In 1970, Burmah Shell was listed on the Karachi Stock Exchange and renamed as Pakistan Burmah Shell (PBS) Limited, after 51 percent of the shareholding was transferred to Pakistani investors, including National Investment Trust, with the Shell and Burmah groups retaining the remainder.

In February 1993, the Burmah Group divested from the company and Shell Petroleum increased its stake to 51 percent, prompting a rename to Shell Pakistan Limited. Over the following decade, Shell Petroleum progressively raised its holding, reaching 77.42 percent by the early 2000s.

In 2022, Shell discontinued its aviation fuel business in Pakistan, having previously been the country's second-largest jet fuel supplier.

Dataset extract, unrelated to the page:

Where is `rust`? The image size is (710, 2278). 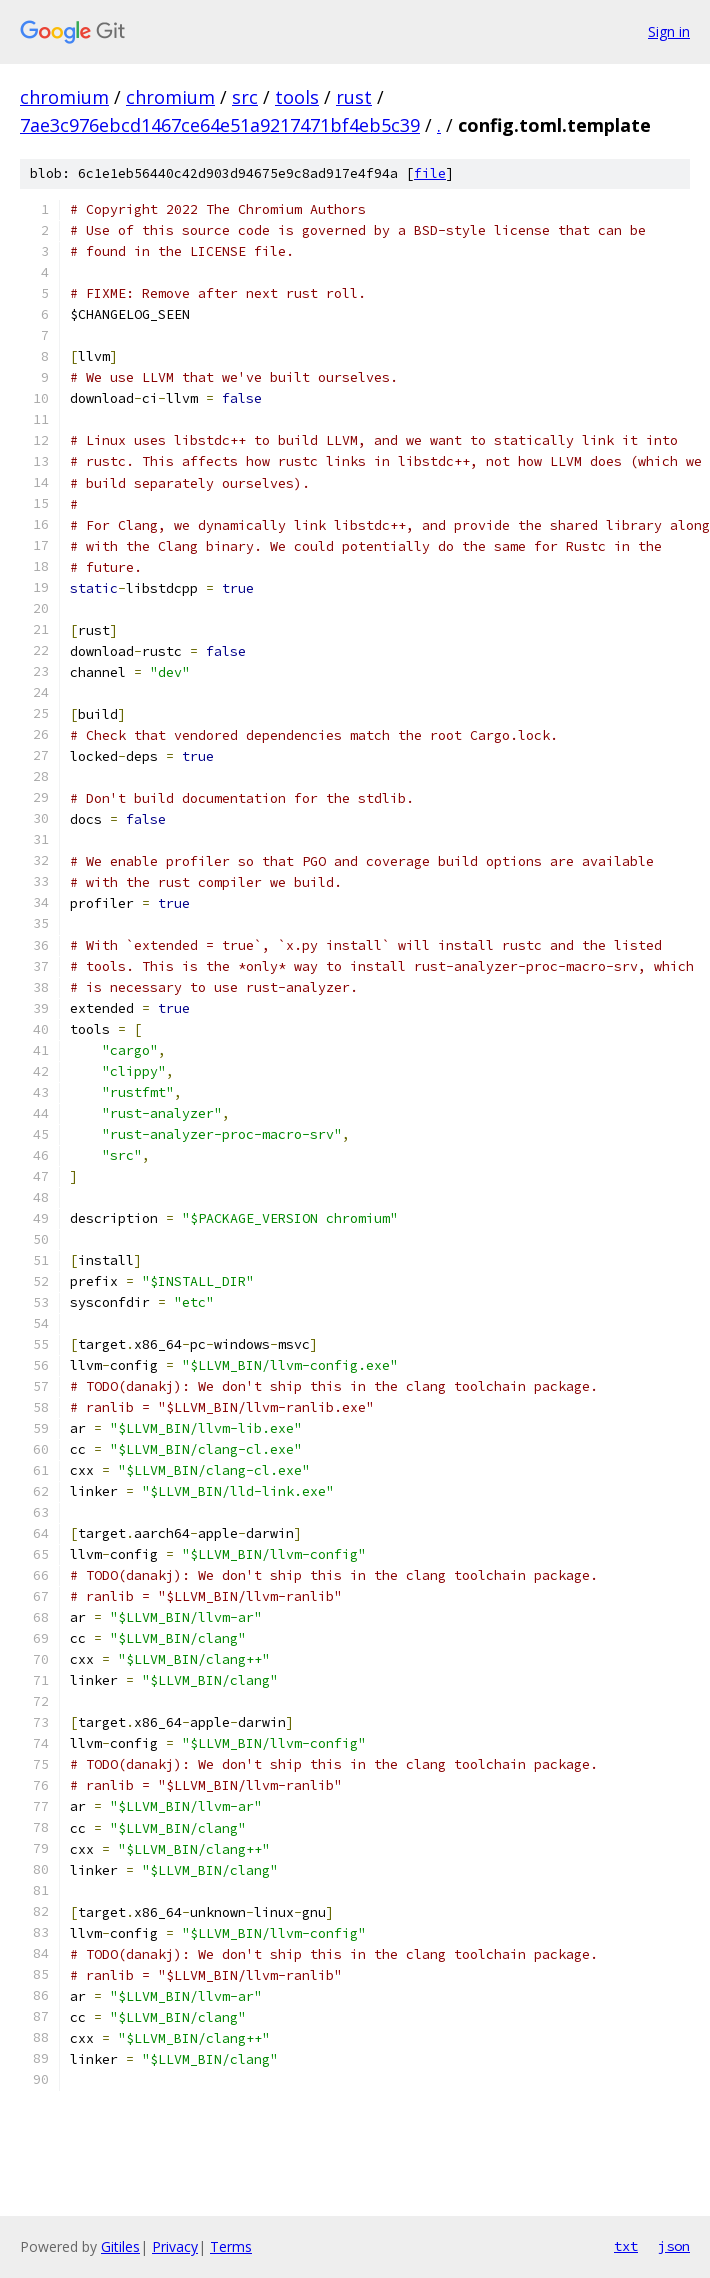
rust is located at coordinates (354, 97).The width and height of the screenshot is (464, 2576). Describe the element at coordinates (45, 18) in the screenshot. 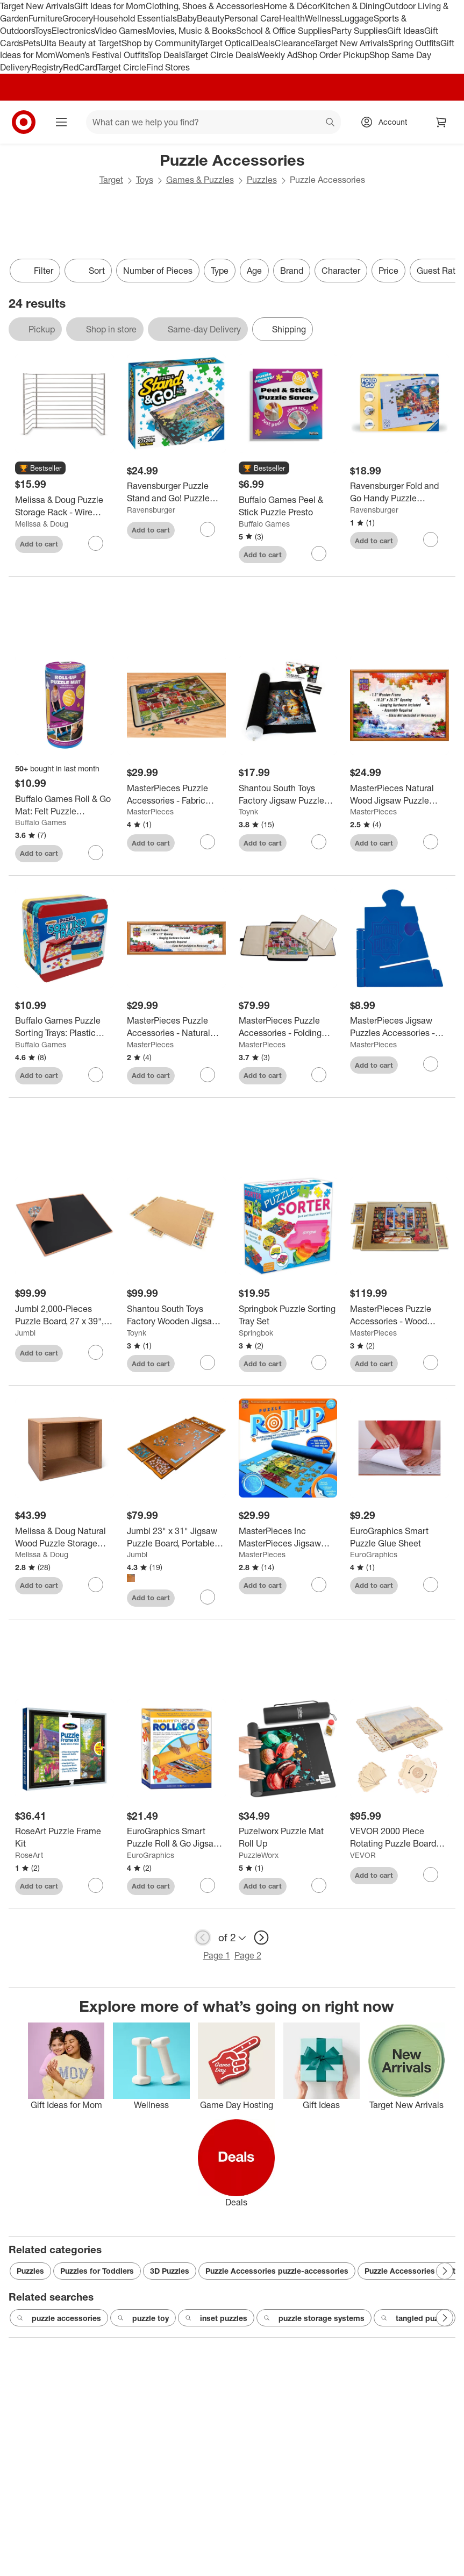

I see `Furniture` at that location.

In 2024, Asyad Holding, a Saudi based group through UAE-based Wafi Energy Holding Limited acquired 77.42 percent shareholdings and control of Shell Pakistan Limited.

==Operations==
Wafi Energy Pakistan markets petroleum products, lubricants, and compressed natural gas through a network of more than 680 Shell-branded retail stations across Pakistan. Its retail sites offer fuels including Shell Super, Shell Diesel, and the premium gasoline grade Shell V-Power, alongside convenience stores operating under the Shell Select banner. The lubricants business markets Shell brands including Helix, Rimula, and Advance. Wafi also partially owns the Pak-Arab Pipeline Company (PAPCO), which operates the White Oil Pipeline, a 786-kilometre cross-country pipeline transporting diesel and motor gasoline from Karachi ports to up-country depots. Wafi holds a 26 percent shareholding in PAPCO, with PARCO holding 62 percent and Pakistan State Oil the remaining 12 percent.